Record extracts:
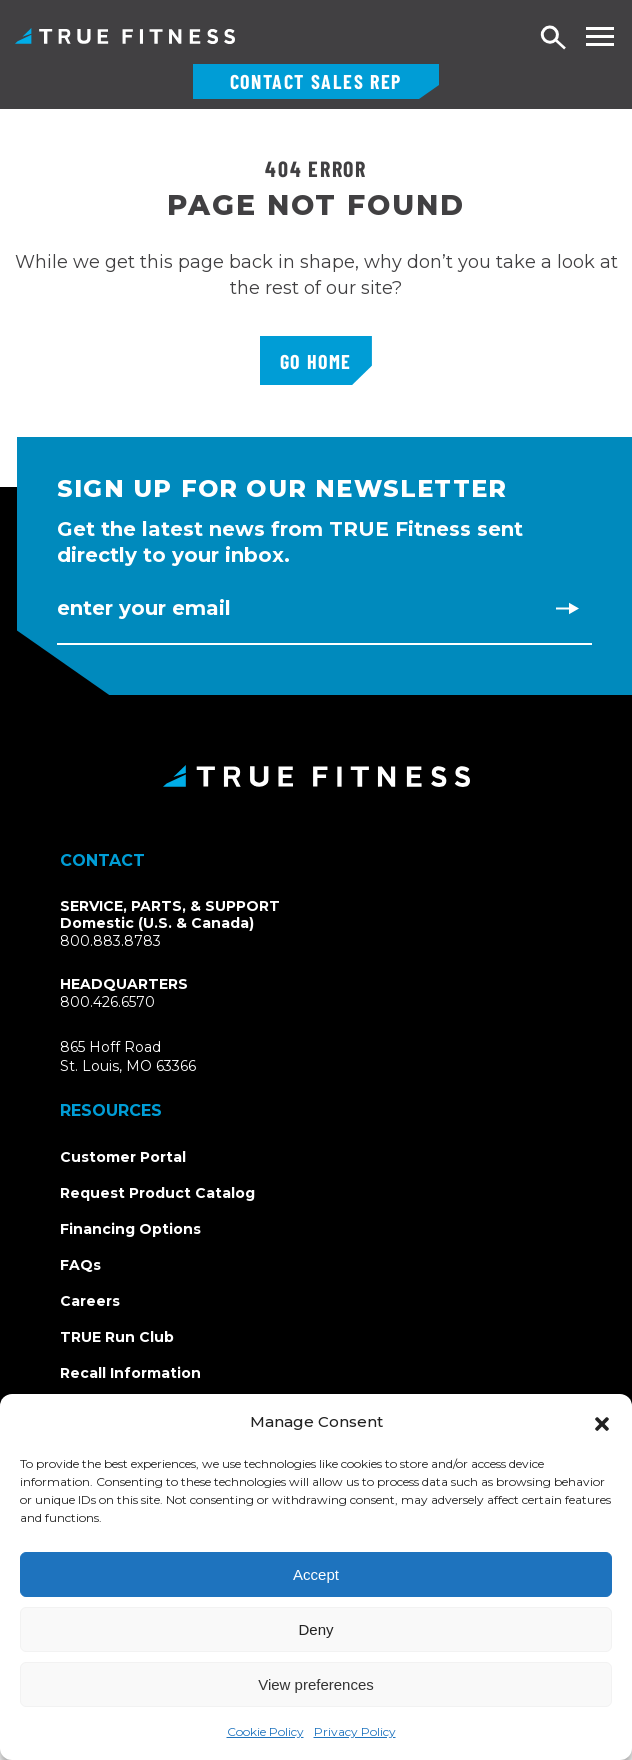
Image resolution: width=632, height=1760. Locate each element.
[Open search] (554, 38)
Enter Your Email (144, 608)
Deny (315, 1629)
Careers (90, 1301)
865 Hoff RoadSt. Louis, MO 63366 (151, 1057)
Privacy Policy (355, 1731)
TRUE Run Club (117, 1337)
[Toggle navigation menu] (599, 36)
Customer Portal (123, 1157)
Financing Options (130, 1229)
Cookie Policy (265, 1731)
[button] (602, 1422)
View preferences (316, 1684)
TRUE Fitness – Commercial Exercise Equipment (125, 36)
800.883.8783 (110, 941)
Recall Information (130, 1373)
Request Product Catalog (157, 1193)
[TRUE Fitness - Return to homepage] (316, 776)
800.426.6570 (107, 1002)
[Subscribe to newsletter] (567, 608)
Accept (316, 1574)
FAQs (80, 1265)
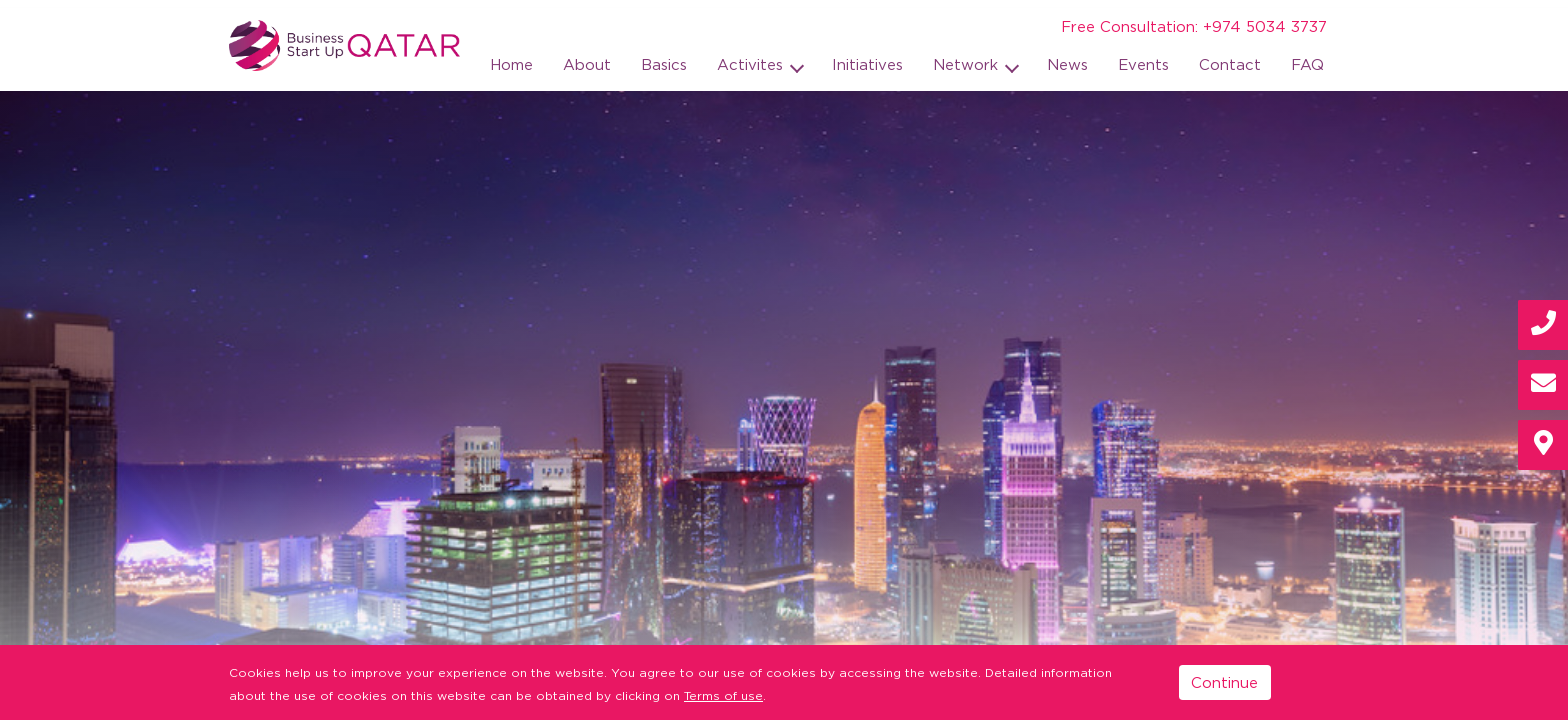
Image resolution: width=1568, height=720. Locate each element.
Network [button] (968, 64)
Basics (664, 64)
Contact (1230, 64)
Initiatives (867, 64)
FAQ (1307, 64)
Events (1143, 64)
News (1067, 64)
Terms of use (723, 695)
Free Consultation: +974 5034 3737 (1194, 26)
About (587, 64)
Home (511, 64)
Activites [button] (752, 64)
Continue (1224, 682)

Task prompt: Return each full line of the entries that contains the word "height".

Exercise response:
Image resolution: width=632, height=1760. Locate each element.
Image resolution: width=1568, height=720. Locate each element.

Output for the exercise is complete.